Top of Input material

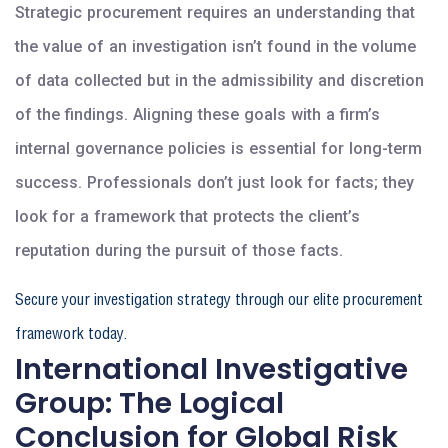
Strategic procurement requires an understanding that
the value of an investigation isn’t found in the volume
of data collected but in the admissibility and discretion
of the findings. Aligning these goals with a firm’s
internal governance policies is essential for long-term
success. Professionals don’t just look for facts; they
look for a framework that protects the client’s
reputation during the pursuit of those facts.
Secure your investigation strategy through our elite procurement
framework today.
International Investigative
Group: The Logical
Conclusion for Global Risk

Bottom of Input material

> _Your assignment_
Exactly repeat the lines from the line that contains "framework today." to the end of the entries, both included, and leave out all other lines.

> _Solution below_
framework today.
International Investigative
Group: The Logical
Conclusion for Global Risk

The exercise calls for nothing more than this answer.